We were told by various experts that there were 3000-5000 over the course of the evening.
(Ed's note: The attendance figure came from a member of the NZ-China Friendship Society Whanganui branch)
UCOL was not involved this year, but Chinese courtesy insists we honour Bronwyn Paul and her team who initiated and directed the event in 2018-19.
We thank our terrific sponsors, in no particular order: Kaiteng Lim of INC Creative; G.J Gardner Homes & Go-Fox Electrical; Beck Ding and the Confucius Classroom students from Whanganui High School, who brought the Confucius Institute's top brass from Victoria University; and Fergus Reid & his Venues & Events team from Whanganui Council. Also Mayor Hamish for his wise words - and his very dashing Lijiang headgear!
To the Chinese ladies of the Hometown Association and the local NZ-Chinese Association; Melissa Tate's & Sharyn Underwood's dancers; Stephanie & Sean of the Nam Pai Chuan Kungfu School; the young musicians from Collegiate under Richard Ellsworth; Tim Crowe of Civil Defence and Ned Tapa's Kaihoe on the Awa; Peter Hewson & John Milnes of the River Markets Trust - your 'sure-can-do" style and generosity always inspire us. To anyone we left out, our apologies.
NZ-China Friendship thanks the good people of Whanganui for a brilliant community success. Let's "burn even brighter" in the Year of the Tiger 2022!

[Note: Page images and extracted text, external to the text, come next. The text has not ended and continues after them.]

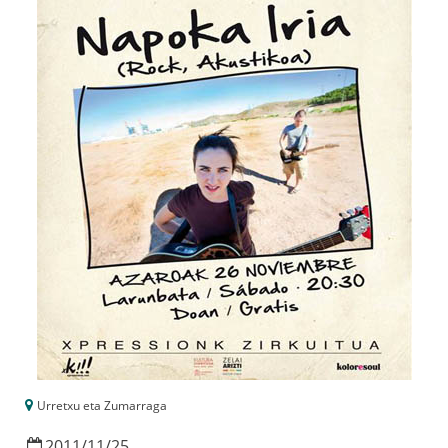
Urretxu eta Zumarraga
2011
/
11
/
25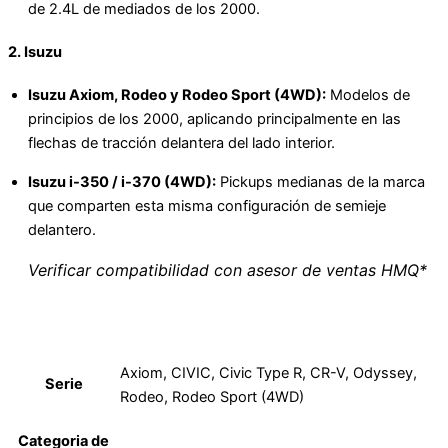
de 2.4L de mediados de los 2000.
2.
Isuzu
Isuzu Axiom, Rodeo y Rodeo Sport (4WD):
Modelos de
principios de los 2000, aplicando principalmente en las
flechas de tracción delantera del lado interior.
Isuzu i-350 / i-370 (4WD):
Pickups medianas de la marca
que comparten esta misma configuración de semieje
delantero.
Verificar compatibilidad con asesor de ventas HMQ*
Axiom, CIVIC, Civic Type R, CR-V, Odyssey,
Serie
Rodeo, Rodeo Sport (4WD)
Categoria de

JONATHAN PARSON -President
MATT NOWAK - Treasurer
JAN McLEOD - Adviser
NZ-China Friendship Society
Whanganui Branch
Health system needs to deliver
Your correspondent misunderstood my point in the Chronicle (Letters, May 8).
Nothing changes much except for the worse with careless or un-thought-through changes.

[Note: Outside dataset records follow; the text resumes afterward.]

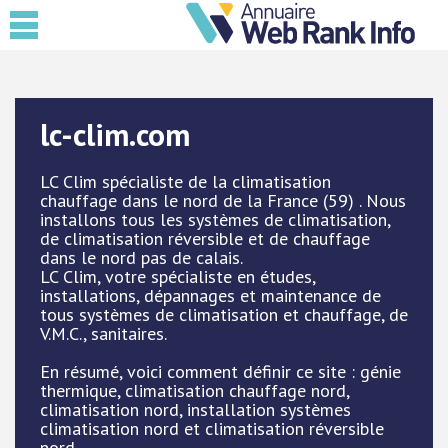
lc-clim.com
LC Clim spécialiste de la climatisation
chauffage dans le nord de la France (59) . Nous
installons tous les systèmes de climatisation,
de climatisation réversible et de chauffage
dans le nord pas de calais.
LC Clim, votre spécialiste en études,
installations, dépannages et maintenance de
tous systèmes de climatisation et chauffage, de
V.M.C., sanitaires.
En résumé, voici comment définir ce site : génie
thermique, climatisation chauffage nord,
climatisation nord, installation systèmes
climatisation nord et climatisation réversible
nord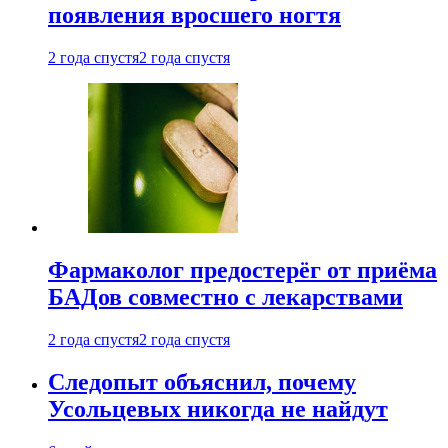
появления вросшего ногтя
2 года спустя
2 года спустя
Фармаколог предостерёг от приёма
БАДов совместно с лекарствами
2 года спустя
2 года спустя
Следопыт объяснил, почему
Усольцевых никогда не найдут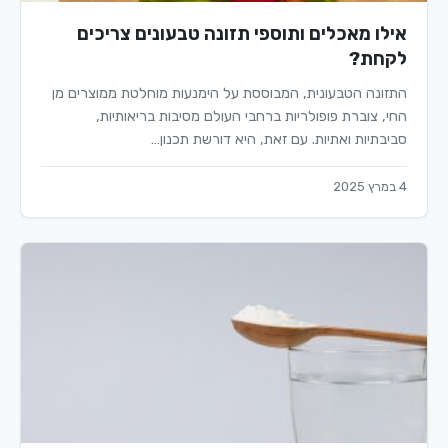
אילו מאכלים ותוספי תזונה טבעונים צריכים
לקחת?
התזונה הטבעונית, המבוססת על הימנעות מוחלטת ממוצרים מן
החי, צוברת פופולריות ברחבי העולם מסיבות בריאותיות,
סביבתיות ואתיות. עם זאת, היא דורשת תכנון…
4 במרץ 2025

It was obviously the same in the Roman army as it will be for the state funded public hospitals.
Centrally controlled health systems without a great deal more front-end funding and reduction of bureaucracy are very unlikely to change anything for the better.

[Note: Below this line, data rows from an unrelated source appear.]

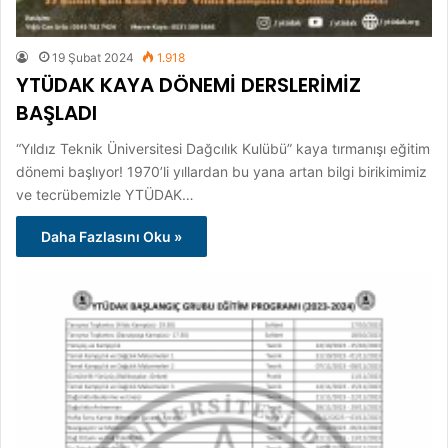
19 Şubat 2024
1.918
YTÜDAK KAYA DÖNEMİ DERSLERİMİZ
BAŞLADI
“Yıldız Teknik Üniversitesi Dağcılık Kulübü” kaya tırmanışı eğitim
dönemi başlıyor! 1970’li yıllardan bu yana artan bilgi birikimimiz
ve tecrübemizle YTÜDAK…
Daha Fazlasını Oku »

Funding the system is obviously part of the problem, and hard to see resolved in the current situation.
Some commentators have described the minister's proposed changes as a like a nuclear bomb but I doubt they are nuclear enough.
For at least 55 years of working my life I have paid heaps of tax, but apart from (in recent years) the state contributing some pills, I have had almost nothing out of public health system that I didn't pay for myself.
Can I get a refund?
We all deserve a better, speedier public health system that actually delivers for those that urgently need it.